Marco Saravalle, da corretora Coinvalores, diz que mantém a recomendação de compra da ação, mas apenas para investidores de perfil mais conservador, com vistas aos resultados de longo prazo. “O papel vai retomar a trajetória de alta, mas as revisões mais recentes mostram que esse movimento pode demorar mais do que o previsto.”

Outro analista identificou um movimento não apontado por nenhum relatório, até agora, mas nem por isso menos relevante, por intensificar as flutuações no mercado. Ao anúncio da elevação da alíquota do Imposto sobre Operações Financeiras (IOF) exigido no ingresso de recursos estrangeiros no País,- de 2% para 4%, o volume médio de negociações com as ações da Petrobras praticamente dobrou, para cerca de 2 bilhões de reais ao dia.

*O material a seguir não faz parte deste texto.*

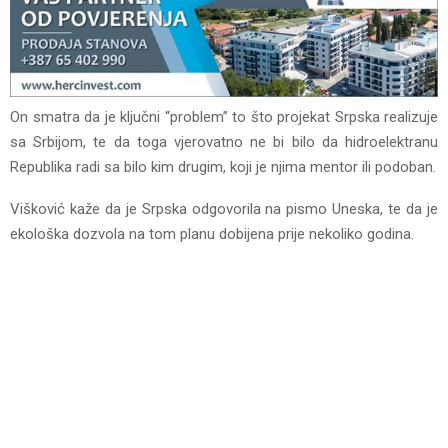
On smatra da je ključni “problem” to što projekat Srpska realizuje
sa Srbijom, te da toga vjerovatno ne bi bilo da hidroelektranu
Republika radi sa bilo kim drugim, koji je njima mentor ili podoban.
Višković kaže da je Srpska odgovorila na pismo Uneska, te da je
ekološka dozvola na tom planu dobijena prije nekoliko godina.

Como a taxação foi elevada apenas para as aplicações em renda fixa, investidores com interesse na rentabilidade dos títulos públicos brasileiros teriam passado a comprar e revender os papéis da companhia no mesmo dia, como forma de pagar “pedágio” reduzido. Valem-se da alta liquidez dos papéis, mas colaboram para intensificar as tendências de alta ou baixa no dia.

A situação foi identificada pela área econômica do governo, que, na sexta-feira 8, decidiu iniciar a cobrança dos 2% adicionais de quem migra a aplicação. Resultado: na quarta-feira 13, primeiro dia típico após a medida (houve feriado nos Estados Unidos, na segunda-feira 11, e no Brasil, no dia 12), o volume negociado de ações da petroleira retornou ao patamar de 1 bilhão de reais. Coincidência ou não, na quinta-feira 14 os principais papéis da Petrobras recuperaram valor. Fecharam com altas de 2,80% (os preferenciais, sem direito a voto) e 1,54% (ordinários).